Data entries:
========================================================================
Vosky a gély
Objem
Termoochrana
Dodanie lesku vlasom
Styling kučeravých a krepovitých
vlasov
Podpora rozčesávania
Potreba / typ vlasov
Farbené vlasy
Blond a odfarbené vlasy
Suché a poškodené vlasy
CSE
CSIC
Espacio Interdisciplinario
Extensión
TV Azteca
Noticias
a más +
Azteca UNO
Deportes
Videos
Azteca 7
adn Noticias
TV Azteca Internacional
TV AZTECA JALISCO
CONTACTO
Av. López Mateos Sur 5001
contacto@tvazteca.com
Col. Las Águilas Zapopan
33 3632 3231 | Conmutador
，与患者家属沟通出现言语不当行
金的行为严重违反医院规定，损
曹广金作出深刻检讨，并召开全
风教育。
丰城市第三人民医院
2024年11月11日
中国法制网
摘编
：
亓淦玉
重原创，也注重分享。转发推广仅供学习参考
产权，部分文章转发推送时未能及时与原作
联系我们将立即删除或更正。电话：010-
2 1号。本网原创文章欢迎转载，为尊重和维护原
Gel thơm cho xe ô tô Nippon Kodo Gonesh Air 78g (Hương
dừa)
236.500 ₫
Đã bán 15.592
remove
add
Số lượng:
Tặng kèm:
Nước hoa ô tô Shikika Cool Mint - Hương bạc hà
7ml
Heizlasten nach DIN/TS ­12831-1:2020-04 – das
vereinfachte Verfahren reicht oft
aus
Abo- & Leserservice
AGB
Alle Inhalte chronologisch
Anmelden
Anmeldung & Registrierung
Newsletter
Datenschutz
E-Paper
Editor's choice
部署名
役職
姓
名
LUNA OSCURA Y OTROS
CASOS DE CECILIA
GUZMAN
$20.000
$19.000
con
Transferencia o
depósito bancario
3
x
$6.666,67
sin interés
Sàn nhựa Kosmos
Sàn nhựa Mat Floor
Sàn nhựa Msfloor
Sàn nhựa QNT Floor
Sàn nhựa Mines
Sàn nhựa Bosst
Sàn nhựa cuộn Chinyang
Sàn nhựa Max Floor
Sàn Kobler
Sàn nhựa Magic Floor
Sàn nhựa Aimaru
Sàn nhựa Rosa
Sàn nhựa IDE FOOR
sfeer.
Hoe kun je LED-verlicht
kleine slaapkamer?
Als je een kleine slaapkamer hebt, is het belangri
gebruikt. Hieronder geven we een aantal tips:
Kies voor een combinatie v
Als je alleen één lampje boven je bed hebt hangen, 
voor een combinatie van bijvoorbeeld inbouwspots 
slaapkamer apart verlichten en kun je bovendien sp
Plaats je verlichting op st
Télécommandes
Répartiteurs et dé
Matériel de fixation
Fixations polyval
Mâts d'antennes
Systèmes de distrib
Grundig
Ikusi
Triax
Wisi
========================================================================
- [Problem description] Output the records once more, exactly as they stand.

- [Written answer]
Vosky a gély
Objem
Termoochrana
Dodanie lesku vlasom
Styling kučeravých a krepovitých
vlasov
Podpora rozčesávania
Potreba / typ vlasov
Farbené vlasy
Blond a odfarbené vlasy
Suché a poškodené vlasy
CSE
CSIC
Espacio Interdisciplinario
Extensión
TV Azteca
Noticias
a más +
Azteca UNO
Deportes
Videos
Azteca 7
adn Noticias
TV Azteca Internacional
TV AZTECA JALISCO
CONTACTO
Av. López Mateos Sur 5001
contacto@tvazteca.com
Col. Las Águilas Zapopan
33 3632 3231 | Conmutador
，与患者家属沟通出现言语不当行
金的行为严重违反医院规定，损
曹广金作出深刻检讨，并召开全
风教育。
丰城市第三人民医院
2024年11月11日
中国法制网
摘编
：
亓淦玉
重原创，也注重分享。转发推广仅供学习参考
产权，部分文章转发推送时未能及时与原作
联系我们将立即删除或更正。电话：010-
2 1号。本网原创文章欢迎转载，为尊重和维护原
Gel thơm cho xe ô tô Nippon Kodo Gonesh Air 78g (Hương
dừa)
236.500 ₫
Đã bán 15.592
remove
add
Số lượng:
Tặng kèm:
Nước hoa ô tô Shikika Cool Mint - Hương bạc hà
7ml
Heizlasten nach DIN/TS ­12831-1:2020-04 – das
vereinfachte Verfahren reicht oft
aus
Abo- & Leserservice
AGB
Alle Inhalte chronologisch
Anmelden
Anmeldung & Registrierung
Newsletter
Datenschutz
E-Paper
Editor's choice
部署名
役職
姓
名
LUNA OSCURA Y OTROS
CASOS DE CECILIA
GUZMAN
$20.000
$19.000
con
Transferencia o
depósito bancario
3
x
$6.666,67
sin interés
Sàn nhựa Kosmos
Sàn nhựa Mat Floor
Sàn nhựa Msfloor
Sàn nhựa QNT Floor
Sàn nhựa Mines
Sàn nhựa Bosst
Sàn nhựa cuộn Chinyang
Sàn nhựa Max Floor
Sàn Kobler
Sàn nhựa Magic Floor
Sàn nhựa Aimaru
Sàn nhựa Rosa
Sàn nhựa IDE FOOR
sfeer.
Hoe kun je LED-verlicht
kleine slaapkamer?
Als je een kleine slaapkamer hebt, is het belangri
gebruikt. Hieronder geven we een aantal tips:
Kies voor een combinatie v
Als je alleen één lampje boven je bed hebt hangen, 
voor een combinatie van bijvoorbeeld inbouwspots 
slaapkamer apart verlichten en kun je bovendien sp
Plaats je verlichting op st
Télécommandes
Répartiteurs et dé
Matériel de fixation
Fixations polyval
Mâts d'antennes
Systèmes de distrib
Grundig
Ikusi
Triax
Wisi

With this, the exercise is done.